Friday, October 12, 2012

INTERVIEW: Stevie Nicks' 'Dreams' in full view

Lib at Large: Stevie Nicks' 'Dreams' in full view
By Paul Liberatore
Marin Independent Journal

STEVIE NICKS WAS on the road — as usual — being driven to the Hamptons Film Festival for last Sunday's world premiere of "In Your Dreams," her self-produced documentary chronicling the year she spent recording her latest solo album — her first in a decade — with the Eurythmics' Dave Stewart.

Talking on her cellphone as she rolled through Long Island, she confessed, "I'm really nervous about it. I've seen the film a hundred times because I've been editing it since last February. But, honestly, this is my first time delving into anything involving film. In the '80s, we made a lot of videos, but that's as filmesque as I've ever been. I know so little about all of this. I've never been to a film festival before in my life."

She didn't take long to get the hang of it. After the premiere, the 64-year-old rock hall of famer treated the audience in Sag Harbor's Bay Street Theater to an impromptu medley that included 1981's "Bella Donna," the title track of an album that's sold more than 8 million copies and earned her the title of "the reigning queen of rock 'n' roll" from Rolling Stone magazine.

We can only hope she feels that inspired when she's here for Friday's 6:30 p.m. screening of "In Your Dreams" at the Mill Valley Film Festival.

"San Francisco is kind of like my second hometown," she told me in a voice that is surprisingly deep. "I lived there and started playing in aband from 1968 to 1971, so I really feel like I'm coming home."
Nicks met schoolmate Lindsey Buckingham during her senior year at Menlo Atherton High School on the peninsula. He was playing "California Dreamin'" at a party, she began harmonizing with him, and thus began one of the most enduring and tempestuous relationships in rock.

Two years later, he invited her to join him in Fritz, a band that was popular enough in the Bay Area in those days to open for Jimi Hendrix, Janis Joplin and the other groups that created the San Francisco Sound.

"We happened to live in San Francisco during the greatest music period of all time, from 1966 to 1971," she told me. "We opened all those amazing shows at the Fillmore and the Avalon and Winterland. That was one of those accidentally-we-fell-upon it times in our lives."


Wearing her feather boas, furs and oversized glasses, Joplin had a flamboyant stage persona that Nicks would later interpret in her own mystical way, creating an ethereal visual style — diaphanous skirts and shawls, platform boots, layers of leather and lace.
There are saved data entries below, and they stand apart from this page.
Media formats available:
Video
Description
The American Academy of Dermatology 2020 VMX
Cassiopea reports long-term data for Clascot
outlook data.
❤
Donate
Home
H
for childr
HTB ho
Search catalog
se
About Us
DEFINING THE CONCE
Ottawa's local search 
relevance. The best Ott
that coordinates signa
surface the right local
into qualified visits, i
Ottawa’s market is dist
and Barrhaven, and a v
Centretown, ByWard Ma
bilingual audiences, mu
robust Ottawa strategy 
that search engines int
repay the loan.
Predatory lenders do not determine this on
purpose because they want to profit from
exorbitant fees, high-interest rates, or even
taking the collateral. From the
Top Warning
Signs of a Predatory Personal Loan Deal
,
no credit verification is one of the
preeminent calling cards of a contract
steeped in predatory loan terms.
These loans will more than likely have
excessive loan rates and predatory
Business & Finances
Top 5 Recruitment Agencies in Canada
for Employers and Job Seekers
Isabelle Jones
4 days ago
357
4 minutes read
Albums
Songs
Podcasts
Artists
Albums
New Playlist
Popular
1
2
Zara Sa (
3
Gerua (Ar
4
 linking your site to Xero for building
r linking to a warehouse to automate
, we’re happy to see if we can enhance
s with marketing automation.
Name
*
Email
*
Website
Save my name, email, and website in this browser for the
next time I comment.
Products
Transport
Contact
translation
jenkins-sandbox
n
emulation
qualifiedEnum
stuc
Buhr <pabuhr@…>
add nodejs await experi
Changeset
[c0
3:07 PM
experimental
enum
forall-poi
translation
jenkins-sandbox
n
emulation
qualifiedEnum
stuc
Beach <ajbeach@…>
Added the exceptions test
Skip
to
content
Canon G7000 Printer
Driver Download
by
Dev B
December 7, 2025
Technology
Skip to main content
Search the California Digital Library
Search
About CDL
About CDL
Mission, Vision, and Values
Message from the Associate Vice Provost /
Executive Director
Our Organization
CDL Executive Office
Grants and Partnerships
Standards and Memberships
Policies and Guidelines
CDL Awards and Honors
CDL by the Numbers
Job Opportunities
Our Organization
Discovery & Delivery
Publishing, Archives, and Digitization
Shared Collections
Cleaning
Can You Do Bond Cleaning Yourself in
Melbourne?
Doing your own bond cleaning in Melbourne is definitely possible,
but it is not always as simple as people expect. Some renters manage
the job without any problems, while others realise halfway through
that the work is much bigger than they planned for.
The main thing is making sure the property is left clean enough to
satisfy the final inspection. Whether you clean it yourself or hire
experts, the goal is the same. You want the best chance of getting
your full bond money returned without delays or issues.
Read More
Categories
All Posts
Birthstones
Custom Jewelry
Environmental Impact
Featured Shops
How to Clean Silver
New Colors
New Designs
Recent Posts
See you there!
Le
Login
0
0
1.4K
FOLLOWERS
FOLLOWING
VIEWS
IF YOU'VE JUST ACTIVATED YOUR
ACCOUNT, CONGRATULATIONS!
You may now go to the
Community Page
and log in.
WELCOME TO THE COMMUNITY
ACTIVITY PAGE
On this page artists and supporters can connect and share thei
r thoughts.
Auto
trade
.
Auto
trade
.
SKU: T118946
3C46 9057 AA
"We opened for Janis two, maybe three times," she recalled. "When you're in the band that opens up, the perk is that you get to sit on the side of the stage and watch the headlining act. What I walked away with from watching her was huge. You don't want to be Janis Joplin, but you certainly pick up the things she did that you love and carry them into your own thing. San Francisco made Lindsey and I who we are. That's where we learned how to be rock 'n' roll' stars."
With that experience behind them, when she and Buckingham joined Fleetwood Mac in 1975, they were ready for the big time.

"Lindsey and I had learned our craft in San Francisco," she explained. "That's why it was so easy for us to walk onstage with Fleetwood Mac 1975."

Nicks' impact on the formerly British band was immediate. Fleetwood Mac's eponymous 1975 album was a commercial and critical success, thanks largely to her song "Rhiannon," voted by Rolling Stone as one of the 500 greatest songs of all time. She also contributed "Landslide," another much-covered classic.

The band was flying high when it holed up in Sausalito's Record Plant to record "Rumours," the 1978 album of the year. It's sold 40 million copies on the strength of four Top 10 singles, including Nicks' song "Dreams," the band's first and only No. 1 hit.

In "Making Rumours: The Inside Story of the Classic Fleetwood Mac Album," producer Ken Caillat reveals the drama around the band then, the creative differences, infidelity, divorce, drugs, alcohol and hard partying that the group somehow managed to survive. Despite that chaotic history, Nicks has pleasant memories of that crazy period.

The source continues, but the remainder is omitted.